Analysis of Tropical Rainfall Properties during GoAmazon2014/5 using Radar and Disdrometer Observations

The relationships between tropical convection and local and large-scale environments involve complicated feedbacks between clouds, aerosols, and precipitation. Due to the lack of detailed knowledge concerning these interactions, accurate simulations of convection and the aforementioned feedbacks are extremely difficult. GoAmazon2014/5, a DOE sponsored field campaign, provides a unique opportunity to advance research in this area using data collected near Manacapuru, Brazil (3°S, 60°W) in the central Amazon from 2014-15. The region experiences distinct wet and dry seasons, during which large mesoscale convective systems (MCSs) and isolated thunderstorms, respectively, are predominant. Furthermore, the diurnal cycle in precipitation has been shown to influence the atmospheric boundary layer and chemical transport during the wet and dry seasons. Given these characteristics, along with the close proximity of the Manaus pollution plume to the main DOE observation site in Manacapuru, the GoAmazon campaign allows for the relationships between tropical clouds, precipitation, and aerosols to be explored.
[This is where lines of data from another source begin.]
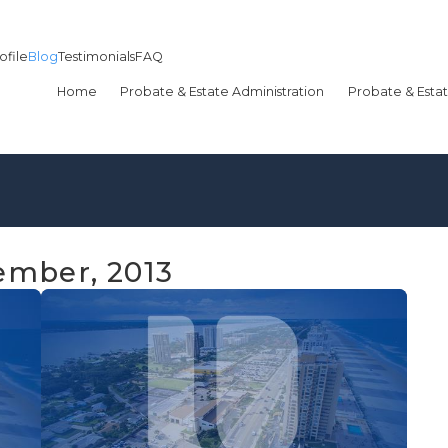
ofile
Blog
Testimonials
FAQ
Home
Probate & Estate Administration
Probate & Estat
ember, 2013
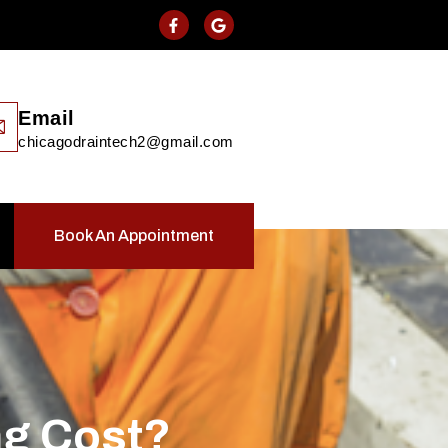
Email
chicagodraintech2@gmail.com
Book An Appointment
ng Cost?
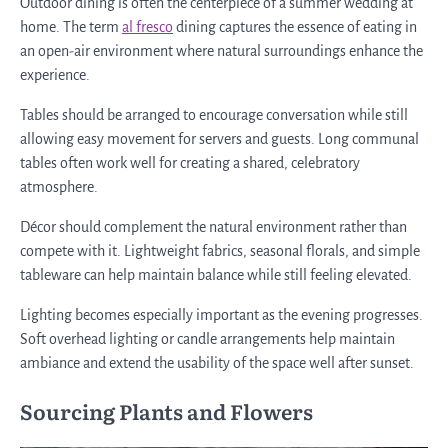
Outdoor dining is often the centerpiece of a summer wedding at
home. The term
al fresco
dining captures the essence of eating in
an open-air environment where natural surroundings enhance the
experience.
Tables should be arranged to encourage conversation while still
allowing easy movement for servers and guests. Long communal
tables often work well for creating a shared, celebratory
atmosphere.
Décor should complement the natural environment rather than
compete with it. Lightweight fabrics, seasonal florals, and simple
tableware can help maintain balance while still feeling elevated.
Lighting becomes especially important as the evening progresses.
Soft overhead lighting or candle arrangements help maintain
ambiance and extend the usability of the space well after sunset.
Sourcing Plants and Flowers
This study will analyze radar and disdrometer observations to highlight variations in rain properties during GoAmazon over a variety of time and space scales. Parsivel and Joss-Waldvogel disdrometers will be used to assess drop size distributions (DSDs) near Manacapuru, while the Brazilian military (SIPAM) operational S-band radar in Manaus will be used to provide a broader context of rain patterns. The two-year time series of the campaign allows for a thorough comparison to be made between tropical MCS and isolated thunderstorm activity, thus highlighting any seasonal and diurnal differences in rain characteristics. The disdrometer observations will also be analyzed alongside the outputs of a new technique based on observations made by the SIPAM radar. This technique (termed the ‘descending arm’) was first introduced by Gerken et al. (2016) and involves using localized (i.e., 22 km x 22 km) reflectivity patterns from approximately 7 km to the surface to deduce the presence of a strong, localized downdraft. The descending arm has been linked to enhancements of ozone at the surface, indicative of vertical chemical transport during the GoAmazon campaign. This study will present analyses of the aforementioned parameters during case studies where a descending arm and/or an ozone spike are both present and absent. Convective downdrafts are also precursors for convective cold pools, which play an integral role in the initiation and organization of convection. Understanding how rainfall and DSD parameters change in the vicinity of these downdrafts, and how these relate to the presence of descending arms, will provide a useful foundation for further research on tropical cold pools. The presence of the Manaus pollution plume will further allow for comparisons of these parameters between polluted and non-polluted tropical environments, and to what extent rainfall is altered in the region when pollution is present.